Problem
Selling TCG cards seriously means far more than a catalogue: every card exists in dozens of variants (language, edition, finish and Cardmarket-style graded condition), stock changes with each sale, and competitive buyers don't shop for single cards but for a whole deck. Building that on a generic ecommerce forces you to fight a data model that doesn't fit, a search that can't tolerate typos and a back office that doesn't reflect how a card shop actually operates.
Solution
I designed and built Cosmic Blazar from scratch: a complete ecommerce platform on Laravel 12 + Inertia/Vue 3 (TypeScript) over PostgreSQL, Redis and Meilisearch, all in Docker. The catalogue is flexible and multi-game: products (singles, sealed, accessories) with variants whose SKU combines condition (7 CM grades), language, finish and first edition, plus typed per-game dynamic attributes. Inventory moves over an immutable ledger with reservations and row locks, and orders follow a state machine with their own numbering and transactional emails. I integrated four payment routes (Stripe with a signed webhook, PayPal, Bizum and bank transfer), a typo-tolerant faceted search with instant suggestions, and the differentiator: decklist to cart —upload a .ydk/.txt/.csv, I cross every line against stock and let you request the missing cards with no commitment. I added an ERP-style admin panel with inline editing, bulk imports and exports, Google OAuth, roles, 2FA, full ES/EN i18n, WCAG 2.1 AA accessibility and SEO (dynamic sitemap, JSON-LD, OG).
Result
The shop is in production at cosmicblazar.store, open to the public and charging through all four gateways.

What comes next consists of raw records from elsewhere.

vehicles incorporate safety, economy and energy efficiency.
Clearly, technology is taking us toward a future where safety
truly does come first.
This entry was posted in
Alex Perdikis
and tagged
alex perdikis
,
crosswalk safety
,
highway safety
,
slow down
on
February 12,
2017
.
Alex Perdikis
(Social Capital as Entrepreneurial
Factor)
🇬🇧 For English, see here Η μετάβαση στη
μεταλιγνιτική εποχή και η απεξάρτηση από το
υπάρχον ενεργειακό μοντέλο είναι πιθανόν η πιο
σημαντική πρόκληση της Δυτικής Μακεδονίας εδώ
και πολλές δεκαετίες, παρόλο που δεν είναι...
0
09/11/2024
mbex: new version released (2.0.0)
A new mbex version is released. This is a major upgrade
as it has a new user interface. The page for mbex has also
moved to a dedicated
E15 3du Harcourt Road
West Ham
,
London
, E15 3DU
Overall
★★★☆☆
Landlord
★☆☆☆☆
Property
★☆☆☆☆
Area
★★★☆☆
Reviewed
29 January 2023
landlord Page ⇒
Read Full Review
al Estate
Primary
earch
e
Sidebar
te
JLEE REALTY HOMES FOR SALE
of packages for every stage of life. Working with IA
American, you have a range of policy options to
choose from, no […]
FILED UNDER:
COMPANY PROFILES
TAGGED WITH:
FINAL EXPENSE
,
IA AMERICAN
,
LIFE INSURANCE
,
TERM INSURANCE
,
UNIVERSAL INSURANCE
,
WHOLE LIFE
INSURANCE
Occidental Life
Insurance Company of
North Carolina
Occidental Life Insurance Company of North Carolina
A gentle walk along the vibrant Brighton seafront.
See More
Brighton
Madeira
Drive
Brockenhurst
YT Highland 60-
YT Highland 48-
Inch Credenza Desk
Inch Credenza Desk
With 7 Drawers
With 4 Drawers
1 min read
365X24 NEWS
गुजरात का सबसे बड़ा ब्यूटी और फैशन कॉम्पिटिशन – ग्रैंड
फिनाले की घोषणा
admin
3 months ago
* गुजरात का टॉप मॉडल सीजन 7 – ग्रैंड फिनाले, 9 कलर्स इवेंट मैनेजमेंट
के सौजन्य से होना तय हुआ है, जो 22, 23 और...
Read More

I imported the real catalogue from Cardmarket —1,172 products with their variants— and resolved each card's image from YGOPRODeck (100% coverage). The platform gathers 49 Vue pages, is backed by 176 Pest tests against real PostgreSQL and Meilisearch, plus a visual audit with Playwright (desktop and mobile) and axe with zero violations, and wears a bespoke cosmic identity derived from the logo (a stellar dragon). It is end-to-end proof of how I approach a real product: clean architecture, a well-modelled domain and an operation ready to sell.